Exercise aim: Search the listing for the word "GameAids" and say how many lines have it, nothing besides.

++++ Data to process

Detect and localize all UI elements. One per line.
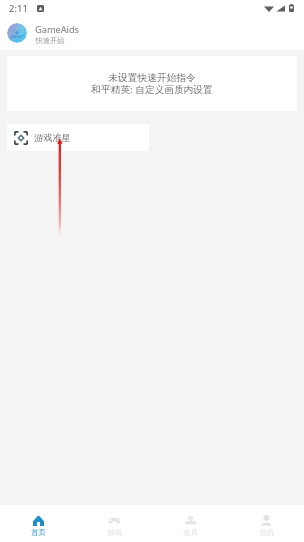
staticText: 游戏 — [107, 528, 122, 537]
button[interactable]: Games — [76, 505, 152, 542]
staticText: 游戏准星 — [34, 132, 71, 144]
staticText: GameAids — [35, 23, 79, 36]
button[interactable]: Home — [0, 505, 76, 542]
staticText: 我的 — [259, 528, 274, 537]
staticText: 快速开始 — [35, 36, 65, 45]
staticText: 2:11 — [9, 2, 28, 15]
staticText: 未设置快速开始指令 和平精英: 自定义画质内设置 — [91, 72, 213, 96]
staticText: 道具 — [183, 528, 198, 537]
button[interactable]: GameAids — [0, 16, 304, 50]
staticText: 首页 — [31, 528, 46, 537]
button[interactable]: 游戏准星 — [7, 124, 149, 151]
button[interactable]: Profile — [228, 505, 304, 542]
button[interactable]: 未设置快速开始指令 和平精英: 自定义画质内设置 — [7, 56, 297, 111]
button[interactable]: Items — [152, 505, 228, 542]
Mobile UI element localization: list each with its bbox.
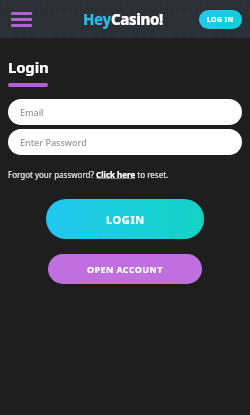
button[interactable]: Enter Password	[8, 129, 242, 155]
button[interactable]: LOGIN	[46, 199, 204, 239]
staticText: Enter Password	[20, 136, 87, 148]
staticText: Email	[20, 106, 44, 118]
button[interactable]: Forgot your password? Click here to rese…	[8, 169, 169, 180]
button[interactable]: Hey	[83, 9, 163, 29]
button[interactable]: Menu	[8, 8, 34, 30]
staticText: LOG IN	[207, 15, 234, 25]
button[interactable]: LOG IN	[199, 10, 242, 29]
staticText: Casino!	[111, 9, 163, 29]
staticText: LOGIN	[106, 212, 145, 227]
staticText: Forgot your password? Click here to rese…	[8, 169, 169, 180]
button[interactable]: Email	[8, 99, 242, 125]
button[interactable]: OPEN ACCOUNT	[48, 254, 202, 284]
staticText: Login	[8, 57, 49, 77]
staticText: Hey	[83, 9, 111, 29]
staticText: OPEN ACCOUNT	[87, 263, 163, 275]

++++++++

Completed exercise: 2